**** Material provided ****
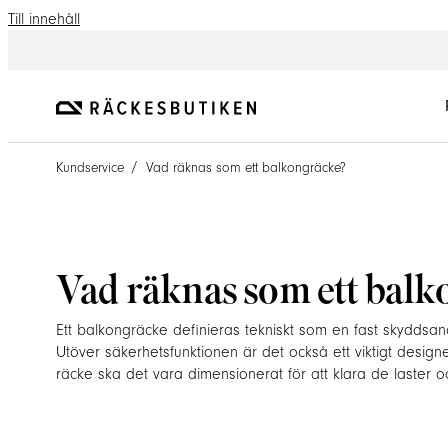
Till innehåll
/
Kundservice
Vad räknas som ett balkongräcke?
Vad räknas som ett balk
Ett balkongräcke definieras tekniskt som en fast skyddsano
Utöver säkerhetsfunktionen är det också ett viktigt desig
räcke ska det vara dimensionerat för att klara de laster o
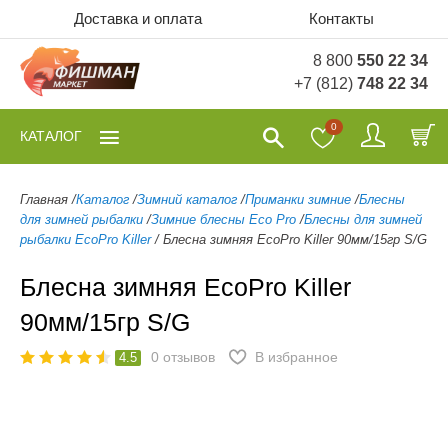
Доставка и оплата
Контакты
8 800
550 22 34
+7 (812)
748 22 34
0
КАТАЛОГ
Главная
/
Каталог
/
Зимний каталог
/
Приманки зимние
/
Блесны
для зимней рыбалки
/
Зимние блесны Eco Pro
/
Блесны для зимней
рыбалки EcoPro Killer
/
Блесна зимняя EcoPro Killer 90мм/15гр S/G
Блесна зимняя EcoPro Killer
90мм/15гр S/G
0
отзывов
В избранное
4.5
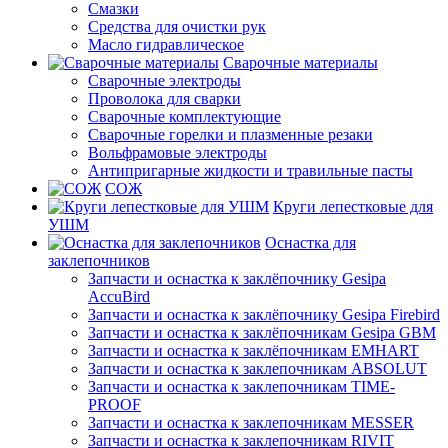
Смазки
Средства для очистки рук
Масло гидравлическое
Сварочные материалы
Сварочные электроды
Проволока для сварки
Сварочные комплектующие
Сварочные горелки и плазменные резаки
Вольфрамовые электроды
Антипригарные жидкости и травильные пасты
СОЖ
Круги лепестковые для
УШМ
Оснастка для
заклепочников
Запчасти и оснастка к заклёпочнику Gesipa
AccuBird
Запчасти и оснастка к заклёпочнику Gesipa Firebird
Запчасти и оснастка к заклёпочникам Gesipa GBM
Запчасти и оснастка к заклёпочникам EMHART
Запчасти и оснастка к заклепочникам ABSOLUT
Запчасти и оснастка к заклепочникам TIME-
PROOF
Запчасти и оснастка к заклепочникам MESSER
Запчасти и оснастка к заклепочникам RIVIT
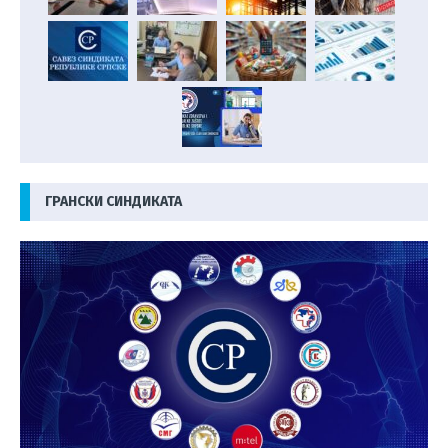
ГРАНСКИ СИНДИКАТА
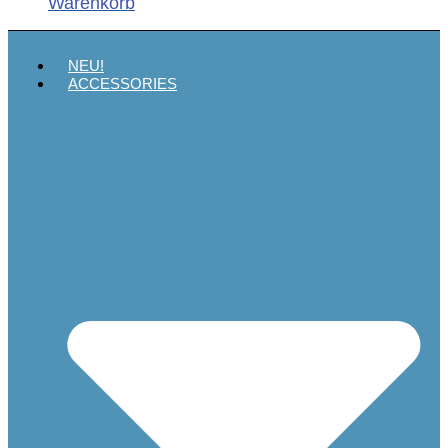
Warenkorb
NEU!
ACCESSORIES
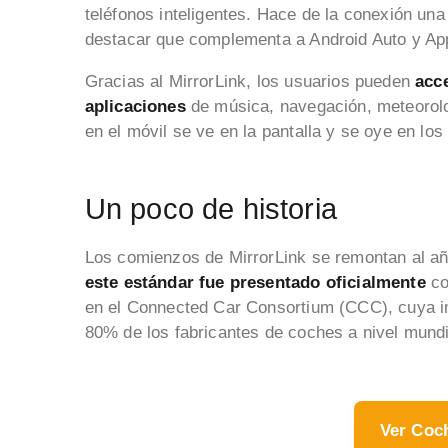
teléfonos inteligentes. Hace de la conexión una
destacar que complementa a Android Auto y Ap
Gracias al MirrorLink, los usuarios pueden
acc
aplicaciones
de música, navegación, meteorolo
en el móvil se ve en la pantalla y se oye en los
Un poco de historia
Los comienzos de MirrorLink se remontan al añ
este estándar fue presentado oficialmente
co
en el Connected Car Consortium (CCC), cuya im
80% de los fabricantes de coches a nivel mund
Ver Coc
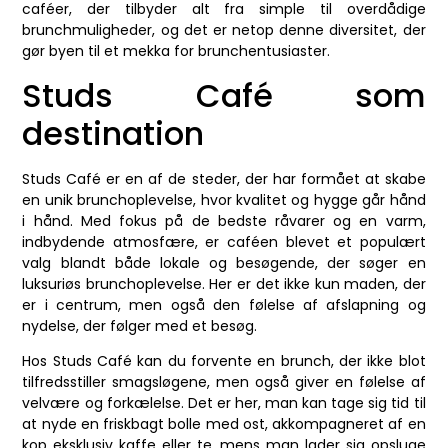
caféer, der tilbyder alt fra simple til overdådige
brunchmuligheder, og det er netop denne diversitet, der
gør byen til et mekka for brunchentusiaster.
Studs Café som
destination
Studs Café er en af de steder, der har formået at skabe
en unik brunchoplevelse, hvor kvalitet og hygge går hånd
i hånd. Med fokus på de bedste råvarer og en varm,
indbydende atmosfære, er caféen blevet et populært
valg blandt både lokale og besøgende, der søger en
luksuriøs brunchoplevelse. Her er det ikke kun maden, der
er i centrum, men også den følelse af afslapning og
nydelse, der følger med et besøg.
Hos Studs Café kan du forvente en brunch, der ikke blot
tilfredsstiller smagsløgene, men også giver en følelse af
velvære og forkælelse. Det er her, man kan tage sig tid til
at nyde en friskbagt bolle med ost, akkompagneret af en
kop eksklusiv kaffe eller te, mens man lader sig opsluge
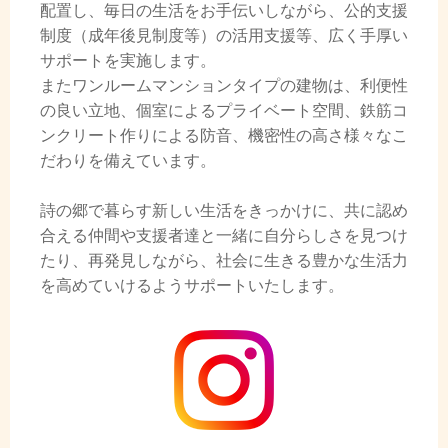
配置し、毎日の生活をお手伝いしながら、公的支援
制度（成年後見制度等）の活用支援等、広く手厚い
サポートを実施します。
またワンルームマンションタイプの建物は、利便性
の良い立地、個室によるプライベート空間、鉄筋コ
ンクリート作りによる防音、機密性の高さ様々なこ
だわりを備えています。
詩の郷で暮らす新しい生活をきっかけに、共に認め
合える仲間や支援者達と一緒に自分らしさを見つけ
たり、再発見しながら、社会に生きる豊かな生活力
を高めていけるようサポートいたします。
****
Your copy of the data above should match it exactly, apart from the images.

Till innehåll
/
Kundservice
Vad räknas som ett balkongräcke?
Vad räknas som ett balk
Ett balkongräcke definieras tekniskt som en fast skyddsano
Utöver säkerhetsfunktionen är det också ett viktigt desig
räcke ska det vara dimensionerat för att klara de laster o
Доставка и оплата
Контакты
8 800
550 22 34
+7 (812)
748 22 34
0
КАТАЛОГ
Главная
/
Каталог
/
Зимний каталог
/
Приманки зимние
/
Блесны
для зимней рыбалки
/
Зимние блесны Eco Pro
/
Блесны для зимней
рыбалки EcoPro Killer
/
Блесна зимняя EcoPro Killer 90мм/15гр S/G
Блесна зимняя EcoPro Killer
90мм/15гр S/G
0
отзывов
В избранное
4.5
Смазки
Средства для очистки рук
Масло гидравлическое
Сварочные материалы
Сварочные электроды
Проволока для сварки
Сварочные комплектующие
Сварочные горелки и плазменные резаки
Вольфрамовые электроды
Антипригарные жидкости и травильные пасты
СОЖ
Круги лепестковые для
УШМ
Оснастка для
заклепочников
Запчасти и оснастка к заклёпочнику Gesipa
AccuBird
Запчасти и оснастка к заклёпочнику Gesipa Firebird
Запчасти и оснастка к заклёпочникам Gesipa GBM
Запчасти и оснастка к заклёпочникам EMHART
Запчасти и оснастка к заклепочникам ABSOLUT
Запчасти и оснастка к заклепочникам TIME-
PROOF
Запчасти и оснастка к заклепочникам MESSER
Запчасти и оснастка к заклепочникам RIVIT
ГРАНСКИ СИНДИКАТА
Warenkorb
NEU!
ACCESSORIES
teléfonos inteligentes. Hace de la conexión una
destacar que complementa a Android Auto y Ap
Gracias al MirrorLink, los usuarios pueden
acc
aplicaciones
de música, navegación, meteorolo
en el móvil se ve en la pantalla y se oye en los
Un poco de historia
Los comienzos de MirrorLink se remontan al añ
este estándar fue presentado oficialmente
co
en el Connected Car Consortium (CCC), cuya im
80% de los fabricantes de coches a nivel mund
Ver Coc
caféer, der tilbyder alt fra simple til overdådige
brunchmuligheder, og det er netop denne diversitet, der
gør byen til et mekka for brunchentusiaster.
Studs Café som
destination
Studs Café er en af de steder, der har formået at skabe
en unik brunchoplevelse, hvor kvalitet og hygge går hånd
i hånd. Med fokus på de bedste råvarer og en varm,
indbydende atmosfære, er caféen blevet et populært
valg blandt både lokale og besøgende, der søger en
luksuriøs brunchoplevelse. Her er det ikke kun maden, der
er i centrum, men også den følelse af afslapning og
nydelse, der følger med et besøg.
Hos Studs Café kan du forvente en brunch, der ikke blot
tilfredsstiller smagsløgene, men også giver en følelse af
velvære og forkælelse. Det er her, man kan tage sig tid til
at nyde en friskbagt bolle med ost, akkompagneret af en
kop eksklusiv kaffe eller te, mens man lader sig opsluge
配置し、毎日の生活をお手伝いしながら、公的支援
制度（成年後見制度等）の活用支援等、広く手厚い
サポートを実施します。
またワンルームマンションタイプの建物は、利便性
の良い立地、個室によるプライベート空間、鉄筋コ
ンクリート作りによる防音、機密性の高さ様々なこ
だわりを備えています。
詩の郷で暮らす新しい生活をきっかけに、共に認め
合える仲間や支援者達と一緒に自分らしさを見つけ
たり、再発見しながら、社会に生きる豊かな生活力
を高めていけるようサポートいたします。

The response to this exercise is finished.